Mmmm, thanks Jon for highlighting this.
ReplyDeleteSeems they are indeed "coming back for more" from LGPS members, amongst others. Settled for a generation - my a**e!
The current arrangement must surely be a big factor in whether an employer decides to make an over 55 employee reduntant. To remove (or vastly decrease) the cost involved in such a move will probably be seen by many employers as carte blanche to begin a programme of getting rid of their "ageing" workforce.

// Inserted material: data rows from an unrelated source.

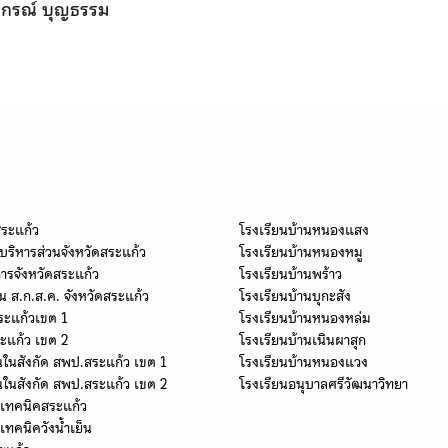
กรณ์ บุญธรรม
านในจังหวัดสระแก้ว
โรงเรียนในเครือข่ายกลุ่ม "นครธ
สระแก้ว
โรงเรียนบ้านหนองแสง
บริหารส่วนจังหวัดสระแก้ว
โรงเรียนบ้านหนองหมู
การจังหวัดสระแก้ว
โรงเรียนบ้านพร้าว
น ส.ก.ส.ค. จังหวัดสระแก้ว
โรงเรียนบ้านบุกะสัง
ระแก้วเขต 1
โรงเรียนบ้านหนองหล่ม
ะแก้ว เขต 2
โรงเรียนบ้านเนินผาสุก
นในสังกัด สพป.สระแก้ว เขต 1
โรงเรียนบ้านหนองแวง
นในสังกัด สพป.สระแก้ว เขต 2
โรงเรียนอนุบาลศรีวัฒนาวิทยา
ยเทคนิคสระแก้ว
เทคนิควังน้ำเย็น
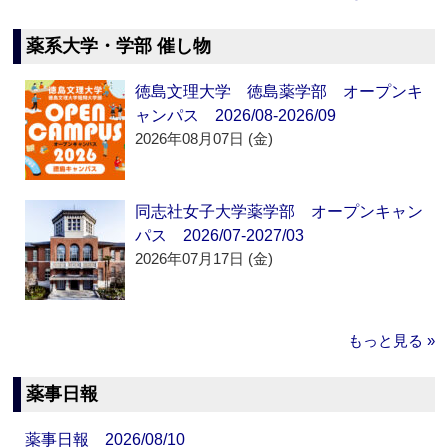
薬系大学・学部 催し物
徳島文理大学 徳島薬学部 オープンキ
ャンパス 2026/08-2026/09
2026年08月07日 (金)
同志社女子大学薬学部 オープンキャン
パス 2026/07-2027/03
2026年07月17日 (金)
もっと見る »
薬事日報
薬事日報 2026/08/10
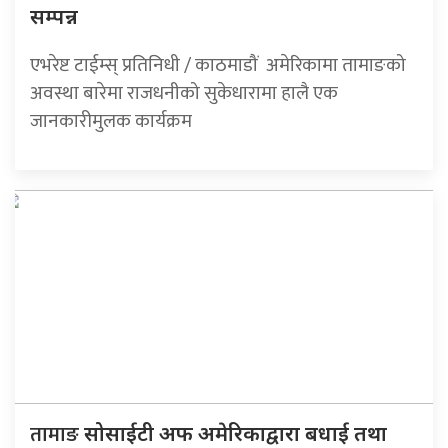
सम्पन्न
एभरेष्ट टाईम्स् प्रतिनिधी / काठमाडौं अमेरिकामा तामाङको
अवस्था बारेमा राजधनीको सुकेधारामा हालै एक
जानकारीमुलक कार्यक्रम
तामाङ
सोसाईटी अफ अमेरिकाद्वारा बधाई तथा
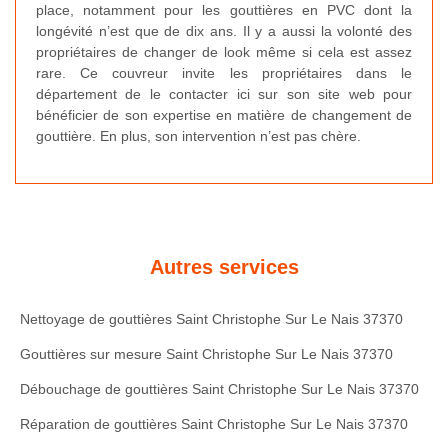
place, notamment pour les gouttières en PVC dont la
longévité n’est que de dix ans. Il y a aussi la volonté des
propriétaires de changer de look même si cela est assez
rare. Ce couvreur invite les propriétaires dans le
département de le contacter ici sur son site web pour
bénéficier de son expertise en matière de changement de
gouttière. En plus, son intervention n’est pas chère.
Autres services
Nettoyage de gouttières Saint Christophe Sur Le Nais 37370
Gouttières sur mesure Saint Christophe Sur Le Nais 37370
Débouchage de gouttières Saint Christophe Sur Le Nais 37370
Réparation de gouttières Saint Christophe Sur Le Nais 37370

Next thing you know the government will relax or abolish the rules (I'm not actually sure what these rules are, other than something exists) regarding the time-frame allowed before an employer is allowed to fill "reduntant posts". The replacements could then be fixed-term appointments, or zero hours contracts perhaps, and all at lower rate of pay than the original experienced permanent contract employee.
Am I being fanciful with this supposition? I fear not.
So, I intend to do as you suggest and respond to this consultation. Not sure how I'm going to find the time to do it, but I will endeavour to do so. Probably a pointless exercise as I expect we all have a similar opinion as to what the word consultation in this context really means. Industrial action anyone?